It’s one thing to play high school sports, while it’s another to play at a very high level. It’s even more remarkable to be recognized for doing something extraordinary.
On Friday night at the Brian Hurst gym, the 1987 CIF Southern Section Northwestern Conference finalist Burroughs football team, along with the CIF-winning 440 relay team, and longtime track and field coach Mike Krose were inducted into the Athletic Hall of Fame before a packed house.
That football squad finished 12-2, was ranked sixth in the state, was the Foothill League champions, and compiled 438 points, while the relay team, which consisted of Otto Varela, Doug Dragomer, Bruce Luizzi and Steve Hubbell, were some of the fastest runners ever in the school’s history.

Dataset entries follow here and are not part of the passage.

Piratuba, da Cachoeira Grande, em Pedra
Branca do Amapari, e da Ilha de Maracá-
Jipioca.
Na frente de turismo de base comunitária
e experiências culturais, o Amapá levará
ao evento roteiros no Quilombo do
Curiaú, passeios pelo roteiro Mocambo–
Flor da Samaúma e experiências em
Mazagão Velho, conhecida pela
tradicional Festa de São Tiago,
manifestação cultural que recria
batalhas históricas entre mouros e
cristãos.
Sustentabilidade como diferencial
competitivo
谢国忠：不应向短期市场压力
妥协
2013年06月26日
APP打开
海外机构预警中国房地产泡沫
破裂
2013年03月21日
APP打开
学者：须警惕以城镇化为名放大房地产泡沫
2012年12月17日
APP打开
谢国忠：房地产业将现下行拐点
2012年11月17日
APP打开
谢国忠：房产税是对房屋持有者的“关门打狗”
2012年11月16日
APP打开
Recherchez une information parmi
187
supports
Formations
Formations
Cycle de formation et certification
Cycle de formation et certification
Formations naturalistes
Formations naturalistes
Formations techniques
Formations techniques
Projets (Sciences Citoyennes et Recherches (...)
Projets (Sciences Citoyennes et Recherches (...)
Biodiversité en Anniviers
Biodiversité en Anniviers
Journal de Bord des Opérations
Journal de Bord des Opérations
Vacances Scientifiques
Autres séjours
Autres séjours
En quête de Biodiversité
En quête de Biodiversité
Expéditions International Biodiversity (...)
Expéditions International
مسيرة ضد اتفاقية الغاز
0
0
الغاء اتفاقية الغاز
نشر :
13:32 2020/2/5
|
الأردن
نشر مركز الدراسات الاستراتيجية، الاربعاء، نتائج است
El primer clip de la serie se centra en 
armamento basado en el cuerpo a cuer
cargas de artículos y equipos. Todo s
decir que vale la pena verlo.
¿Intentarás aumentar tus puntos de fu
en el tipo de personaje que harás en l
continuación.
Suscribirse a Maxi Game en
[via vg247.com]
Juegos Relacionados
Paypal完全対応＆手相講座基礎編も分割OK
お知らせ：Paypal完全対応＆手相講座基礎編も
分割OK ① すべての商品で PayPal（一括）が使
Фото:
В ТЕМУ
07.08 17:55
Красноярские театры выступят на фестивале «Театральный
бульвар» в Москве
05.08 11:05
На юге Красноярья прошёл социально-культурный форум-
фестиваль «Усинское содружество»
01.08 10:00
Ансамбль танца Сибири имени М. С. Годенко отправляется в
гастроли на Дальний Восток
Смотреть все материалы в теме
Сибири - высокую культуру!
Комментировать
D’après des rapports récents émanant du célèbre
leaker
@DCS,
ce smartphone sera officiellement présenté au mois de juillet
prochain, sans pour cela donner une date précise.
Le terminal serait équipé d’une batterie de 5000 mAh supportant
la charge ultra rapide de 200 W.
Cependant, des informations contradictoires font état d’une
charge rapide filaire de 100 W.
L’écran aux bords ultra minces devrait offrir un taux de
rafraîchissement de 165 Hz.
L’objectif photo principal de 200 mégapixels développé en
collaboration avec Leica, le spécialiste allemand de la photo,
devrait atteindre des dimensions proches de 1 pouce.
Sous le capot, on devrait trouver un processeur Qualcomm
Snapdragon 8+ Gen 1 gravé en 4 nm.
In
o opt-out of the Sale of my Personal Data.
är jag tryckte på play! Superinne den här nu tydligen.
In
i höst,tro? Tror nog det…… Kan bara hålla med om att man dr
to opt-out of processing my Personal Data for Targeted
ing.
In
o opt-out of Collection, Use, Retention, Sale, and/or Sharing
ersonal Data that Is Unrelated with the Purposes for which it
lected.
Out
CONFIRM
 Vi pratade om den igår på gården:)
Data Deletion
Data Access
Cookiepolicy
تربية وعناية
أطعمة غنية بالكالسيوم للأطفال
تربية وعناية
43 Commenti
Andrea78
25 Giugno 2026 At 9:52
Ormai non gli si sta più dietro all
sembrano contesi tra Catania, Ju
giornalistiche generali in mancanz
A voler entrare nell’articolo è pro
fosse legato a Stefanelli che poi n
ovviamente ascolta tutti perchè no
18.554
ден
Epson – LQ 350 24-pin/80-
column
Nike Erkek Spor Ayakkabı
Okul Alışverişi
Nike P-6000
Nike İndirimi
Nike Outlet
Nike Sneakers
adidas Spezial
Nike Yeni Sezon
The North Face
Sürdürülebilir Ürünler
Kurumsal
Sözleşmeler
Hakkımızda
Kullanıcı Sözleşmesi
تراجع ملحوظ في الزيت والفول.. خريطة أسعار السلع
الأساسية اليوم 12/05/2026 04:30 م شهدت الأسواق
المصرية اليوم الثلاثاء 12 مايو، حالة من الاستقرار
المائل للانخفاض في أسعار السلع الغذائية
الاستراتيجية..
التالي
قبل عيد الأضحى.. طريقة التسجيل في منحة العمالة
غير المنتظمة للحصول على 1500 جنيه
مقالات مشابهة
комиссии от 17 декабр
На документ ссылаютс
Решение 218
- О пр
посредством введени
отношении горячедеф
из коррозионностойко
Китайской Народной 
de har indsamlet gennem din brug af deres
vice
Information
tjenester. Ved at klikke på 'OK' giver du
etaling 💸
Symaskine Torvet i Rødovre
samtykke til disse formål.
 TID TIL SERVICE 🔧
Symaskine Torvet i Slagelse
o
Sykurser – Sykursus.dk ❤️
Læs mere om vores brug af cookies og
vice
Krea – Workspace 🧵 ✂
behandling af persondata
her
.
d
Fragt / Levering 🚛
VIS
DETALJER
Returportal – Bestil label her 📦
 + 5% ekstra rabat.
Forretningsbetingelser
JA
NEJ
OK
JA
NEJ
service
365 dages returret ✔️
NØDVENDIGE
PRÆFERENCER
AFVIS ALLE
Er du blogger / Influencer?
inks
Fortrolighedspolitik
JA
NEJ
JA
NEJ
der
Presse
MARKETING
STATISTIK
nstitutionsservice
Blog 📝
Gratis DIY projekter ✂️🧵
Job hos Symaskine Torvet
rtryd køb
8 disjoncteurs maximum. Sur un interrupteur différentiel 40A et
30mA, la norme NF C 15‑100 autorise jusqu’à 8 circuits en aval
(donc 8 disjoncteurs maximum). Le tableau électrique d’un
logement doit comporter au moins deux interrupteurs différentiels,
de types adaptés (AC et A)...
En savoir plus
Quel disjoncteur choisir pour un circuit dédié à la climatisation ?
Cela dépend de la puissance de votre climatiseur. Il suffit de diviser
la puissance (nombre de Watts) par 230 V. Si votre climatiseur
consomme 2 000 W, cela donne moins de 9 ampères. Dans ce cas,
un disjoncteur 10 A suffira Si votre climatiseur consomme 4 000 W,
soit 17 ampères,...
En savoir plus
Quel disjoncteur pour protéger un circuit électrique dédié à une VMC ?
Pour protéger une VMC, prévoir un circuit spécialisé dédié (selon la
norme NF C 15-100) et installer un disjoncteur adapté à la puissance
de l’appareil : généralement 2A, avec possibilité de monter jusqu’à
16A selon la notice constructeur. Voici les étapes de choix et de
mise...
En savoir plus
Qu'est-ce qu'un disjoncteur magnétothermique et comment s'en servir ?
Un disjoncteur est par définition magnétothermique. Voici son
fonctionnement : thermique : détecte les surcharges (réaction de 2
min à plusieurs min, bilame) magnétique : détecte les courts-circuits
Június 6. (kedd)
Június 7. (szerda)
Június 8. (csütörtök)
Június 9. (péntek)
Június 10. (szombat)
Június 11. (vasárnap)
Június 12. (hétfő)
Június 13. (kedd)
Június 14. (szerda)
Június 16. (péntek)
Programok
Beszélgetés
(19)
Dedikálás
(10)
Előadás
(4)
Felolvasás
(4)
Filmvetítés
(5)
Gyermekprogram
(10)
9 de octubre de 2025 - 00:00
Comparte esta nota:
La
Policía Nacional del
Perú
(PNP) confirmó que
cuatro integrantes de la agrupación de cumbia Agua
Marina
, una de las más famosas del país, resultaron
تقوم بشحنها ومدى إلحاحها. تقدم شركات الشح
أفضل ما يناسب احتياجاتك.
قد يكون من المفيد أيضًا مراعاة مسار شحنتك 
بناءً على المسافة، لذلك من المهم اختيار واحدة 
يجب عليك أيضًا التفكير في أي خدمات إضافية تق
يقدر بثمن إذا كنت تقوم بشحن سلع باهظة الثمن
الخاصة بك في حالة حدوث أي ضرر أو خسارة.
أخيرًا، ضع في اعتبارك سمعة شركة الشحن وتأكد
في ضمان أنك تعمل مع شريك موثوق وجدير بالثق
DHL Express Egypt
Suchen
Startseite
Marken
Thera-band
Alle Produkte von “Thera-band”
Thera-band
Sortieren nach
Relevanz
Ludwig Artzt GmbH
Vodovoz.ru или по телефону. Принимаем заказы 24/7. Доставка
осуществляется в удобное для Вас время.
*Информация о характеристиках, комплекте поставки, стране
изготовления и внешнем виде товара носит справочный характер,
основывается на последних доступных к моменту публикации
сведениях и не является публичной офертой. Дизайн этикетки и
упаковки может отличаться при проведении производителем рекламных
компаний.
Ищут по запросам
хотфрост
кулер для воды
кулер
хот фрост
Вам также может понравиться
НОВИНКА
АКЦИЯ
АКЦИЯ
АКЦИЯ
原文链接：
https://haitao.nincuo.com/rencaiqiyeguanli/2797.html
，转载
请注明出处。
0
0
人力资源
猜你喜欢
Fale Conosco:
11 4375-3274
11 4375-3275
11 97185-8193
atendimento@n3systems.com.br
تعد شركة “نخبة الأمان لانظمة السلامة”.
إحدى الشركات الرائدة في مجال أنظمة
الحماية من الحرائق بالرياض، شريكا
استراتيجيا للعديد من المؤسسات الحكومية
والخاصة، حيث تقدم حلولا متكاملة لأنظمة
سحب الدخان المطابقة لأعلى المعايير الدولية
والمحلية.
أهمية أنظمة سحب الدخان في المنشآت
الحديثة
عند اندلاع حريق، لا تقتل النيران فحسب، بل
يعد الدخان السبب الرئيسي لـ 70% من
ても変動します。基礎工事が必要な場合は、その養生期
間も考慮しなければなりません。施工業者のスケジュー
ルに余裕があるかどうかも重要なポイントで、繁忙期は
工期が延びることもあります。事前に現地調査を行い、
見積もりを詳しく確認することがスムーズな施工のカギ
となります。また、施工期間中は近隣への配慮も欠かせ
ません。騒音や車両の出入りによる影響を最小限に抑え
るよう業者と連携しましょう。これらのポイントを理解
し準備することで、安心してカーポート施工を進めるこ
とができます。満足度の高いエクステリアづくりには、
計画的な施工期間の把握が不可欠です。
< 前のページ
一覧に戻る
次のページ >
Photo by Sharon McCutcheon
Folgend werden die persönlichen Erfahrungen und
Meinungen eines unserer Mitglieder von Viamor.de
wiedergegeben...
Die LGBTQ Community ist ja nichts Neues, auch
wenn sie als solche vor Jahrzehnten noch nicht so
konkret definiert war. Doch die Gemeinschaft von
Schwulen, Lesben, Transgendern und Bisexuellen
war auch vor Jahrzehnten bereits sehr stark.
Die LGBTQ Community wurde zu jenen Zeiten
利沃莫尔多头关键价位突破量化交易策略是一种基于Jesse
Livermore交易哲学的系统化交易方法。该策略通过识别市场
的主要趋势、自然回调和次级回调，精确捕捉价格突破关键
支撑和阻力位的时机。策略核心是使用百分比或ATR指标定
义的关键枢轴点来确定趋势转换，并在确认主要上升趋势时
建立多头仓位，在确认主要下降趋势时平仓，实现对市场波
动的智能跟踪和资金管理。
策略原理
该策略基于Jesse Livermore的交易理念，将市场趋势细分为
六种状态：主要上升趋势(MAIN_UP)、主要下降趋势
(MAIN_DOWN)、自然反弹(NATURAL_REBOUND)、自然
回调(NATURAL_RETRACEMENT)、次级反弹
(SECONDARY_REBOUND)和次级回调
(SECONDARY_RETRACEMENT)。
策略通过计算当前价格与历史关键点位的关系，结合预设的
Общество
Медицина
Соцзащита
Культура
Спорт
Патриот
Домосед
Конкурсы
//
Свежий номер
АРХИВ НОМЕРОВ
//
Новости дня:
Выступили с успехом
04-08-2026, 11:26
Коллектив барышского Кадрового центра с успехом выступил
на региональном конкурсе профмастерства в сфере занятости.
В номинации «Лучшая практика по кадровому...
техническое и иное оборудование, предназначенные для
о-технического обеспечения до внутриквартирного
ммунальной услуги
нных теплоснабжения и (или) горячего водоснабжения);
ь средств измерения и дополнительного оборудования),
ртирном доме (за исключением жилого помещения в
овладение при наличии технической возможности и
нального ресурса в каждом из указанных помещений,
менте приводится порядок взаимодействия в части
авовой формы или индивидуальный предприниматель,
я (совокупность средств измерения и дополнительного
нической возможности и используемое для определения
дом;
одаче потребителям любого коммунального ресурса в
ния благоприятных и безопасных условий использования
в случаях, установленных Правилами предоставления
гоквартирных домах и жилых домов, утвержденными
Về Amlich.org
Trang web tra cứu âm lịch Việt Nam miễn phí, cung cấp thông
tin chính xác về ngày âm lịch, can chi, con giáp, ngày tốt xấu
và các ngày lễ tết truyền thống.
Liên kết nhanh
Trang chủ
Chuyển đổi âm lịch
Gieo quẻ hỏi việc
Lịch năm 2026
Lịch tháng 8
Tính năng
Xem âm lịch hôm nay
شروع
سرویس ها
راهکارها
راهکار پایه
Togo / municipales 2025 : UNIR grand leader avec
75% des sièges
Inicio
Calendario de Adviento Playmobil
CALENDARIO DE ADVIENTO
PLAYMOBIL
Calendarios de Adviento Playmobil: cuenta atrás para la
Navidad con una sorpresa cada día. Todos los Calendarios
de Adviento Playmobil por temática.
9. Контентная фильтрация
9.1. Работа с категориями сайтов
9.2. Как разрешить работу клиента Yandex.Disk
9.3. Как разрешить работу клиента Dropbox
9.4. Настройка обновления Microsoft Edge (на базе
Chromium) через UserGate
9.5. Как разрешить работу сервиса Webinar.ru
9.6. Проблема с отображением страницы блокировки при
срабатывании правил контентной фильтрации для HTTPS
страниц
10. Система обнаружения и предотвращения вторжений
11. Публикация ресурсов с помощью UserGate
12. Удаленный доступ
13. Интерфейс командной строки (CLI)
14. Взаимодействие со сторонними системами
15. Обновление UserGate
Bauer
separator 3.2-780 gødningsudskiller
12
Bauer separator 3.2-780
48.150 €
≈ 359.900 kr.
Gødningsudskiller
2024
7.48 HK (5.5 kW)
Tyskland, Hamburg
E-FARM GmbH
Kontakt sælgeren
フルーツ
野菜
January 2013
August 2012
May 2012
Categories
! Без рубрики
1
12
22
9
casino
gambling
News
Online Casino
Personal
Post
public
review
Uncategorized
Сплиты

In addition to being the track and field coach, Krose was the boys’ golf coach for 11 seasons and started the girls’ golf team, where he coached for 11 years. Krose was a fixture at basketball games where he worked the scoreboard for nearly two decades, and was a mathematics teacher at Burroughs.
There were four presenters and they included Terry Scott, John Peebles, Robert “Butch” McElwee and David Cohen.
“This is a great honor for me,” said McElwee, the head football coach for the 1987 squad. “This was my first head coaching job. Some coaches go through their entire career and don’t have the talent that I did.”
McElwee went on: “In order to be successful, you need several things. First you need skill and we had that. [Quarterback] Jeff Barrett threw for 6,000 yards in his two years. Our offensive line was led by center Joe Howe. He was the captain. Bob Dunivant put together a great offense.”
McElwee then spoke about the other side of the line. “On the defensive side, we had a philosophy. You remember. Rip, read and react. We had 15 stunt packages. We didn’t know what we were going to do. Our defense was exceptional. We held our opponents to 160 points. We had talent. We had strength and we had speed. That allows you to do a lot of things.”
McElwee then spoke about being heady. “First thing I would want is a group of smart kids,” he said. “We had intelligence and we had personality. We didn’t make any mistakes. They caught on. They were easy to coach.”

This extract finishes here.